Suits would be a typical law procedure series if we didn’t take into account Mike Ross’ Past (the simple fact that he’s a fraud) or that they almost never go to court. From its premise the show offers unique and entertaining ways to make the audience root for the anti-hero. None of these characters fulfill the stereotypes of the kind of lawyer we’re used to seeing, but they’re still honorable in a lot of ways.
When the first half of season 2 started back in June, the characters were dealing with the aftermath of Jessica finding out the truth about Mike; having some sort of closure when it was overshadowed by the other half of Pearson Hardman coming back. Daniel Hardman is introduced as a man that made a lot of mistakes and is wanting to rectify them. However, there’s something off that doesn’t let the audience completely trust him. (For me it was the way he delivered his lines sounding more like a yoga instructor than a lawyer trying to catch up with all the cases he missed, but that’s me, maybe the way he overlooked the firm was definitely fishy too). The suspicion is confirmed when Travis Tanner appears suing Harvey for hiding information on a difficult case from years ago, resulting in Donna’s exit from the firm after she finds and destroys the (in theory) missing memo.
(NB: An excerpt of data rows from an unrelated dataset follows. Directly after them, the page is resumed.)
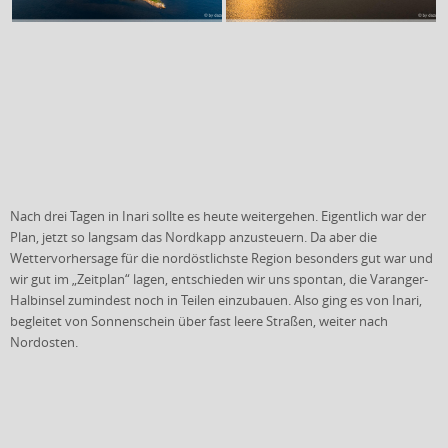
Nach drei Tagen in Inari sollte es heute weitergehen. Eigentlich war der
Plan, jetzt so langsam das Nordkapp anzusteuern. Da aber die
Wettervorhersage für die nordöstlichste Region besonders gut war
und
wir gut im „Zeitplan“ lagen, entschieden wir uns spontan, die Varanger-
Halbinsel zumindest noch in Teilen einzubauen. Also ging es von Inari,
begleitet von Sonnenschein über fast leere Straßen, weiter nach
Nordosten.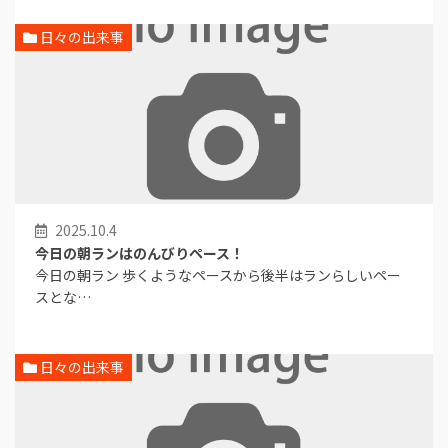
日々の出来事
2025.10.4
今日の朝ランはのんびりペース！
今日の朝ラン 歩くようなペースから後半はランらしいペー
スとな…
日々の出来事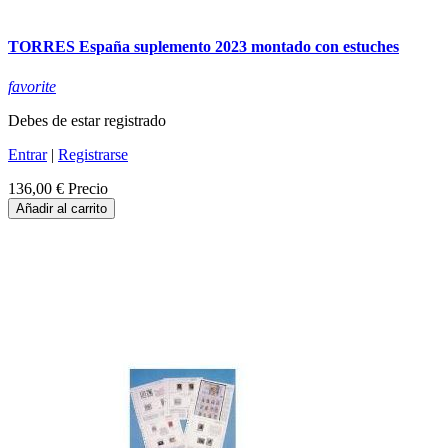
TORRES España suplemento 2023 montado con estuches
favorite
Debes de estar registrado
Entrar
|
Registrarse
136,00 €
Precio
Añadir al carrito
During the midseason finale and after a handful of angsty episodes the problem named Daniel Hardman is solved with him being kicked out of the firm after his scheme is uncovered; clearing Donna’s name in the process. But the dynamics of this family of lawyers is broken after Louis’ betrayal and the death of Mike’s grandma.
The second half of the season handles the fallout of Hardman’s exit and the economic problems the firm is going through.
The first case deals with Mike’s tendency to empathize with clients; the consequence of this being the addition of Katrina Bennet to the firm. Bennet is a fifth year associate that doesn’t instantly click with the characters and, by the finale, her competitive (and not so innocent) side shows, making her seem more like the type of character Scottie is than any other of the ladies at the firm. Oh, yes; because Scottie, Harvey’s old classmate, rival and lover, is back. And she’s back to help Pearson win the 45 cases of gender discrimination Jessica took against Folsom Foods. Resulting in having Hardman as opposing counsellor even if the firm representing the cases is Rachel’s dad, Robert Zane; if it’s one thing we know for sure, it’s that getting rid of Hardman is not as easy as it looks. But Scottie has a hidden agenda and it’s related to the possible merger that could happen with Edward Darby’s firm from England (who doesn’t like Daniel all that much either) No need to say Harvey isn’t happy, putting things at risk when he sues one of Darby’s clients, gambling if the merger finally goes through. (And his name at the door)
Between cases and the economic crisis, the characters go through problems of their own. Both Harvey and Mike were involved in romantic storylines that didn’t go anywhere which makes us wonder where is Korsh going with Rachel and Mike who’ve survived a few fights and are reconnecting again, having its moment during the finale when, after blowing his cover and finally telling her the truth, they have a hot HBO deserving angry sex scene in the copy room. And where is he going with Donna and Harvey? because, at least to me, don’t love each other as brother and sister as Donna tried to make us believe (and probably in the surface is what she believes). A sister doesn’t look like that after she realizes a ‘you look beautiful’ comment isn’t directed at her. (Unless you’re watching Game of Thrones, but that’s another story) During the finale there’s a heartbreaking scene when Donna corners him to defend Scottie, who puts her job at risk because she loves Harvey and probably his own happiness. Always one step ahead of him, Donna knows how it will turn out, (After all, she’s Donna, she knows everything) and after calling him out on never listening to his feelings but rather the rational side of things, he finally trusts Scottie enough to use the file she gave them to win the case against Darby. However Jessica’s ahead of his game too, and after putting Mike in the crossfire (being fired by Harvey and unfired by her) Harvey loses the case, and has to welcome Darby with open arms. Among a few Downton Abbey and British culture related jokes, the way things were at the firm took a full swing and the relationship between the main characters is broken, one way or another, by the end of the episode.
The season created an arc that affected not only the firm but the dynamics of the characters, letting Rick Hoffman steal the screen with Louis’ redemption during these last 6 episodes, and making Meghan Markle own Rachel’s downfall after not getting into Harvard.
With a better understanding of what happens under the surface, every moment sets the bar high to what to expect next season; letting the actors show how good they are.
Suits let us wait for months for their summer Season 3 with burning questions:
How will Mike and Harvey’s partnership go on?
How will Jessica and Harvey’s work relationship develop after she showed him who’s in charge?
How will the firm be doing when we meet again after their English counterpart is finally settled?